Single adults now make up more than half the American population. That’s a large, looming, lonely statistic. Us singles, however, still conceive of ourselves as the minority.
So I departed home to be socially extroverted on Facebook and other online locations where it’s safe to be single and the loneliness is controllable, fishing for likes as life partners over love in real relationships. I make lame attempts to belong by describing in detail and pictures the deep, meaningful relationship I have developed with my dog who would have loved to join me last night if I’d had a costume for him.
Sometimes I wish I was stupid and ignorant. But once a therapist, always a therapist. My training doesn’t allow escape from these moments of self-evaluation very easily. Don’t get me wrong, though. I write stories like this as a means of self-therapy and to educate, inform and inspire others who might have similarly single experiences.
I don’t walk around all day forlorn, feeling sorry for myself, or prowling for a partner. Like most who wear the “S,” there are aspects of singleness I greatly enjoy. I don’t feel entirely incomplete or unfulfilled, just a bit lonely at times observing happy couples who have grown together for many years with someone to hold at night and talk about nothings as if they were somethings.
Though I should know the answers to these musings, admittedly, I do not. I’ve tried unsuccessfully to make more convenient, spontaneous friends to join me on outings like these as I don’t often fare well in these social misadventures alone, however the invitations to them alone are a balm I enjoy perhaps more than attending the event itself. For the uncoupled, it feels good and “normal” to occasionally be wanted, desired and invited.
I don’t drink. Or better said, I don’t drink very well. My effort to stave off the growing desire to bolt from the party earlier than I did, meant quickly downing two vodka tonics in an attempt to loosen me up for an engaging conversation with nobody at my table. All I got was sleepy and a pounding headache at 4am the morning after. As a recovering drug addict, I’ve no business drinking but it’s never been my drug of choice and they weren’t serving bowls of meth at the bar. Neither alcohol nor drugs are ever a solution to this internal problem. I’m intimately aware of this. But the desire to stay just a little bit longer hoping I could make these feelings pass was so strong, I was prepared to do anything just to last another half hour.

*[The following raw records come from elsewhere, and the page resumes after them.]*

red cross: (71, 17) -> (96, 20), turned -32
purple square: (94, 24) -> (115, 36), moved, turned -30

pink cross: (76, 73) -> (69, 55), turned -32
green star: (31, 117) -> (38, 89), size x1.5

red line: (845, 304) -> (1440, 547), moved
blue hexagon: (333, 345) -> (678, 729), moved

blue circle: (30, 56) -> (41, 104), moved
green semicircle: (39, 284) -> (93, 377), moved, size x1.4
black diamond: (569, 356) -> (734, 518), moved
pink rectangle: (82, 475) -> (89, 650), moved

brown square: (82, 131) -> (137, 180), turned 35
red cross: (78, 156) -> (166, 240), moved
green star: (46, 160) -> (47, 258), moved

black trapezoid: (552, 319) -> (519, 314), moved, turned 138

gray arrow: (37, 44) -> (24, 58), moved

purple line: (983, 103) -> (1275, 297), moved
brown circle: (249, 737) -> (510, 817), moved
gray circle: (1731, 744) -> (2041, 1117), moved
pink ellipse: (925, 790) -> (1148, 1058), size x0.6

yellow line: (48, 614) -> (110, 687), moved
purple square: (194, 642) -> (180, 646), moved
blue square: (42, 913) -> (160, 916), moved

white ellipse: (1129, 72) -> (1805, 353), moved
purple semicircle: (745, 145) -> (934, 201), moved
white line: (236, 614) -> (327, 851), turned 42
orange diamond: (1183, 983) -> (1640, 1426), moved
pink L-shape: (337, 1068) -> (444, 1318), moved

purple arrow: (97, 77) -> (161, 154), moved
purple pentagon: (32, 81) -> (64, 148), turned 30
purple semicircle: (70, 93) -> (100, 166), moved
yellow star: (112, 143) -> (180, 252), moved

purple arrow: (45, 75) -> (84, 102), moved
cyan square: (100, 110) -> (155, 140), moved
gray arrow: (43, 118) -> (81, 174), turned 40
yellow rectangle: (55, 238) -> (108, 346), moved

I dressed as Santa Claus first because I had the costume on hand and second, because my extra weight could be masked as part of the costume. There, I admitted it. For the most part, I genuinely like myself and who I’ve become as an uncoupled man. I recognize I probably would have never created such a mess of my life nor enjoyed the fruits of life changing recovery had I remained coupled. So in that regard, singleness has been a blessing.
Well, I’m pleased to report that my splitting headache from that pair of vodkas has mostly subsided and I’m feeling pretty good about today, being a single man on a Sunday morning. Sundays are always a reminder that while I may be lonely, I’m never really alone and that Hester Prynne never deserved to wear a scarlet vowel nor I a scarlet consonant.